Discussion: A useful pattern for reducing boilerplate in parser functions
I find a good pattern to write chumsky parsers to share. You can just write like this:
// A common setup
type ParserInput<'tokens> = IterInput<TokenStream<'tokens>, Span>;
type ParserError<'tokens> = Err<Rich<'tokens, Token, Span>>;
Or else inputs. Just let the input to be ParserInput<'input>, and error to be ParserError<'input> for convenience. And you can write a macro:
/// in rust, we cannot yet do like this:
/// type Parser<'tokens, O> = impl chumsky::Parser<'tokens, ParserInput<'tokens>, O, ParserError<'tokens>>;
/// it needs nightly rustc and is unstable.
/// so i just use a macro to simplify it.
macro_rules! ParserOutput {
// take a param like `$output` ,which is `ty` (type)
($output:ty) => {
// expansion full impl Trait type
impl chumsky::Parser<
'tokens,
ParserInput<'tokens>,
$output,
ParserError<'tokens>
>
};
}
now you just need to mark the real output in your funtion return type:
/// parser an indent, return a symbol
fn indent<'tokens>() -> ParserOutput!(Symbol) {
select! {
Token::Identifier(symbol) => symbol,
}
.labelled("identifier")
}
/// parse a int, return a literal node
fn int_literal<'tokens>() -> ParserOutput!(ast::Literal) {
select! {
Token::IntConst(i) => ast::Literal::Int(i),
}
.labelled("integer literal")
}
its more cleaner than
fn indent<'tokens>() -> impl chumsky::Parser<'tokens, ParserInput<'tokens>, Symbol, ParserError<'tokens>> {
select! {
Token::Identifier(symbol) => symbol,
}
.labelled("identifier")
}
I think it maybe helpful.
Thanks for your contribution! My reason for being a little bit reticent is that the return type of parser function often needs to be fully-qualified for more complex cases, and leading users into the use of a macro is likely to make things more confusion for them.

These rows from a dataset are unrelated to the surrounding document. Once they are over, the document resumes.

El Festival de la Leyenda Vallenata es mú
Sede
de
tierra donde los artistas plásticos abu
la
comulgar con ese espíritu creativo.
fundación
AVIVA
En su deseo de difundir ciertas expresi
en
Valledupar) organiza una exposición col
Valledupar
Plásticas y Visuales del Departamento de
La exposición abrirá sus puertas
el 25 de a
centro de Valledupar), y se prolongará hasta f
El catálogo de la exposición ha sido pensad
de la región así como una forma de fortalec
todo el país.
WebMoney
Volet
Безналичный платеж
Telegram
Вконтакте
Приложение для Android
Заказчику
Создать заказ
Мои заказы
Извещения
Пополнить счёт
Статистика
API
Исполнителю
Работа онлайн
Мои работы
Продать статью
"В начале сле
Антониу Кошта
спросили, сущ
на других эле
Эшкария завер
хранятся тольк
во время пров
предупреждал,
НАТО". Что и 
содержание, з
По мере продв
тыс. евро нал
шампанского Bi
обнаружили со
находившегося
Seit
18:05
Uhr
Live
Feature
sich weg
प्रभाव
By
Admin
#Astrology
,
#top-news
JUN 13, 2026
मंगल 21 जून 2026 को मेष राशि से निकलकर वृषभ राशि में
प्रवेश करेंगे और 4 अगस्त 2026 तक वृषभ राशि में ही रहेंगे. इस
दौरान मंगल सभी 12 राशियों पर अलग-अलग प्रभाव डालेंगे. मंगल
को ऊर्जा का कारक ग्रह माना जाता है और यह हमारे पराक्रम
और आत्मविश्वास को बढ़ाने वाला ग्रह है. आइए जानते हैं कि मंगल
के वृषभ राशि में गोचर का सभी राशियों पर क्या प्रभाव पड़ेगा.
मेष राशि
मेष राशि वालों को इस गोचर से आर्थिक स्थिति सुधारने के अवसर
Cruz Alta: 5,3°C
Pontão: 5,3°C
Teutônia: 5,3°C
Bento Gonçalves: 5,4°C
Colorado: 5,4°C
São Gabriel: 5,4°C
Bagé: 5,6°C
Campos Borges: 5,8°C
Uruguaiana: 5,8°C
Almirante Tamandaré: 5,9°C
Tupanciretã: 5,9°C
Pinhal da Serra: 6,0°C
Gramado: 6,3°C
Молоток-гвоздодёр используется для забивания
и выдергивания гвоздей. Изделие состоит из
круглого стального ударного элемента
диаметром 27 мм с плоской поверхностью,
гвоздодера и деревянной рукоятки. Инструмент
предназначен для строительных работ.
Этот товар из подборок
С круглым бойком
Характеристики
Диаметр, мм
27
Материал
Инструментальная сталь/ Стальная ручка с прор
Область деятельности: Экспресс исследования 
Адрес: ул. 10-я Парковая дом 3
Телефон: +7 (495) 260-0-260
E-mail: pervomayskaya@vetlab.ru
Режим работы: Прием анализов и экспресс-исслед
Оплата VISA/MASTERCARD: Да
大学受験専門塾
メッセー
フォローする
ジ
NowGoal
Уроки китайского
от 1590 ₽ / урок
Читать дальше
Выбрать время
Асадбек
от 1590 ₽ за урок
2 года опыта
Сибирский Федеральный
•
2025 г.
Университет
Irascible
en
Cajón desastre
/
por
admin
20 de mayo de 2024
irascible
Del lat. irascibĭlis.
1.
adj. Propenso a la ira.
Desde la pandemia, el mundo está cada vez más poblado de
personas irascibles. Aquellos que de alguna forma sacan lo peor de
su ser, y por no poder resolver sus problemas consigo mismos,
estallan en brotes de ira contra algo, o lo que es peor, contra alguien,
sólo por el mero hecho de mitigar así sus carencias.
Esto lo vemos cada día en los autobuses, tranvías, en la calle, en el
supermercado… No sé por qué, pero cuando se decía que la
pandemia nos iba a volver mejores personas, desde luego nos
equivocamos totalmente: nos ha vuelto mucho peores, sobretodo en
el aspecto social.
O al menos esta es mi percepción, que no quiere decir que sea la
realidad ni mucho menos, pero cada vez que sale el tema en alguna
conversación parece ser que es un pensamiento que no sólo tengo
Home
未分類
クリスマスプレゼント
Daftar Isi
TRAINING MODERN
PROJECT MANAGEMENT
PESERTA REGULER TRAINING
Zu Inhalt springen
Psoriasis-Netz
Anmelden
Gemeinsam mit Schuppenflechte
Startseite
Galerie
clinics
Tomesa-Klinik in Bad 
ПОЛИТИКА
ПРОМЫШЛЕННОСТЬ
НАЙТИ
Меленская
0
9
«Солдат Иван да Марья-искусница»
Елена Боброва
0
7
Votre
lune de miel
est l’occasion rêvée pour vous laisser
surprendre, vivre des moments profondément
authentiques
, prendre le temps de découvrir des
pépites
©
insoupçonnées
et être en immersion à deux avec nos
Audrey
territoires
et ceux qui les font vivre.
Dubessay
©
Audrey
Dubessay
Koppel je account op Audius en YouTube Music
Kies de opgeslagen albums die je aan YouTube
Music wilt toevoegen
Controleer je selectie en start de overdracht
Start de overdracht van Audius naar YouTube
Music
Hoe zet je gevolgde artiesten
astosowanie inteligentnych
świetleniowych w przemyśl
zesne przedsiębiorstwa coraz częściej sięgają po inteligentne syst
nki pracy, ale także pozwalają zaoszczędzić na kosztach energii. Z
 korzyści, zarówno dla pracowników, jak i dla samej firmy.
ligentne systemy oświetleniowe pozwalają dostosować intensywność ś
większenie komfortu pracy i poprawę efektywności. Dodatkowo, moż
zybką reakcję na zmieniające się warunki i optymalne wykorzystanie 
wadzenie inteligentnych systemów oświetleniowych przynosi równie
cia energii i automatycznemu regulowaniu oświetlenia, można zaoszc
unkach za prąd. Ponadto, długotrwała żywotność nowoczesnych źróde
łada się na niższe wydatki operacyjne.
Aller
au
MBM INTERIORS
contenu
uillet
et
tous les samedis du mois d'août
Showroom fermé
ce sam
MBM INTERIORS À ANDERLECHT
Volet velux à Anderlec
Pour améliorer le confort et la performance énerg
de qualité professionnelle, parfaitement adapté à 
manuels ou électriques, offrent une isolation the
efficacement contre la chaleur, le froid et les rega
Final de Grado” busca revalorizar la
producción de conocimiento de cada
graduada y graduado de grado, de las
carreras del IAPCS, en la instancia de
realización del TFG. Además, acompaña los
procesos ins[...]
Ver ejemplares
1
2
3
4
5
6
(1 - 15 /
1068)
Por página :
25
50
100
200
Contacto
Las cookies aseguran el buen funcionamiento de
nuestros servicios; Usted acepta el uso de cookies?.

One approach I've seen used often (which sadly still required nightly) looks like the following:
trait Parser<'src, O> = chumsky::Parser<'src, ParserInput<'src>, O, ParserExtra<'src>>;
fn indent<'src>() -> impl Parser<'src, Symbol> {
select! {
Token::Identifier(symbol) => symbol,
}
.labelled("identifier")
}
Arguably, this represents a similar improvement in readability.
For posterity, there is relevant discussion in #494 current occurring about what aspects of a nice solution to this might look like.